Show Tag: clustering

Select Other Tags

Noise can improve convergence in clustering algorithms.

"Stochastic competitive learning behaves as a form of adaptive quantization", because the centroids being adapted distribute themselves in the data space such that they minimize the quantization error (according to the distance metric being used).

My algorithms minimize the expected error since they take into account the probability of data points (via noise properties).
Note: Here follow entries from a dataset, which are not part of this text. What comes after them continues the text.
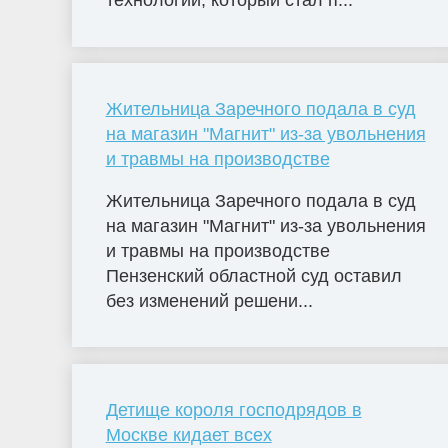
технологий, который стал п...
Жительница Заречного подала в суд
на магазин "Магнит" из-за увольнения
и травмы на производстве
Жительница Заречного подала в суд
на магазин "Магнит" из-за увольнения
и травмы на производстве
Пензенский областной суд оставил
без изменений решени...
Детище короля господрядов в
Москве кидает всех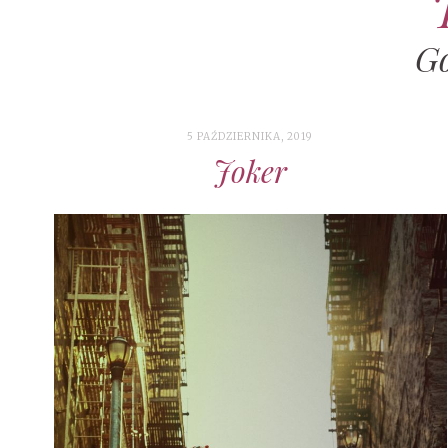
G
5 PAŹDZIERNIKA, 2019
Joker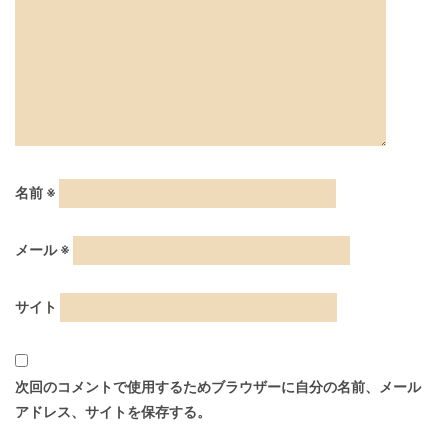
名前
※
メール
※
サイト
次回のコメントで使用するためブラウザーに自分の名前、メール
アドレス、サイトを保存する。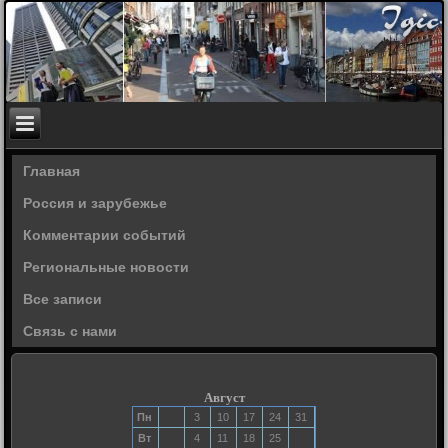
Главная
Россия и зарубежье
Комментарии событий
Региональные новости
Все записи
Связь с нами
Август
Пн
3
10
17
24
31
Вт
4
11
18
25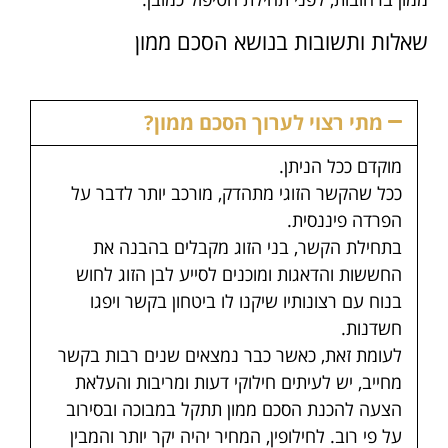
שאלות ותשובות בנושא הסכם ממון
מתי רצוי לערוך הסכם ממון?
מוקדם ככל הניתן.
ככל שהקשר הזוגי מתהדק, מורכב יותר לדבר על
הפרדה פיננסית.
בתחילת הקשר, בני הזוג מקבלים בהבנה את
החששות והדאגות ומוכנים לסייע לבן הזוג לחוש
בנוח עם רצונותיו שיקנו לו ביטחון בקשר ויפגו
חשדנות.
לעומת זאת, כאשר כבר נמצאים שנים רבות בקשר
מחייב, יש לעיתים חילוקי דעות ומריבות והעלאת
הצעה להכנת הסכם ממון תתקל במבוכה ובסירוב
על פי רוב. לחילופין, המחיר יהיה יקר יותר והמבין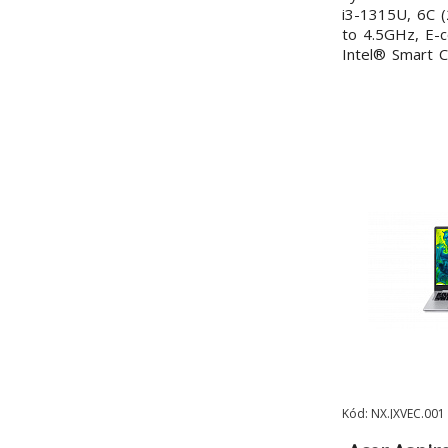
i3-1315U, 6C (
to 4.5GHz, E-
Intel® Smart 
DIMM DDR5
(celkem/volných
32 GB Pevný d
PCIe® 4.0x4 N
Kód: NX.JXVEC.001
The account of abstraction due to Hoare is that we first cluster objects according to arbitrary similarities. We then find clusters which are predictive of the future and name them. Subsequently, the similarities within such a named cluster are thought of as essential whereas the differences are perceived as unimportant.

The account of the process of abstraction due to Hoare is

  • Abstraction (selecting those properties of the real things we want to represent in our abstraction)
  • Representation (choosing symbols like words, pictograms... for the abstraction)
  • Manipulation (declaring rules for how to use the symbolic representation to predict what will happen to the real things under certain circumstances)
  • Axiomatisation (declaring rigorously the relationship between the symbols used in the representation and the properties of the real things being abstracted from)

Keogh and Lin claim that what they call time series subsequence clustering is meaningless. Specifically, this means that the clusters found by clustering all subsequences of a time series of a certain length will yield the same (kind of) clusters as clustering random sequences.

Intuitively, clustering time series subsequences is meaningless for two reasons:

  • The sum (or average) of all subsequences of a time series is always a straight line, and the cluster centers (in $k$-means and related algorithms) sum to the global mean. Thus, only if the interesting features of a time series together average to a straight line can an algorithm find them. This, however, is not the case very often.
  • It should be expected from any meaningful clustering that subsequences which start at near-by time points end up in the same cluster (what Keogh and Lin call `trivial matches'). However, the similarity between close-by subsequences depends highly on the rate of change around a subsequence and thus a clustering algorithm will find cluster centers close to subsequences with a low rate of change rather than with a high rate of change and therefore typically for the less interesting subsequences.

Keogh and Lin propose focusing on finding motifs in time series instead of clusters.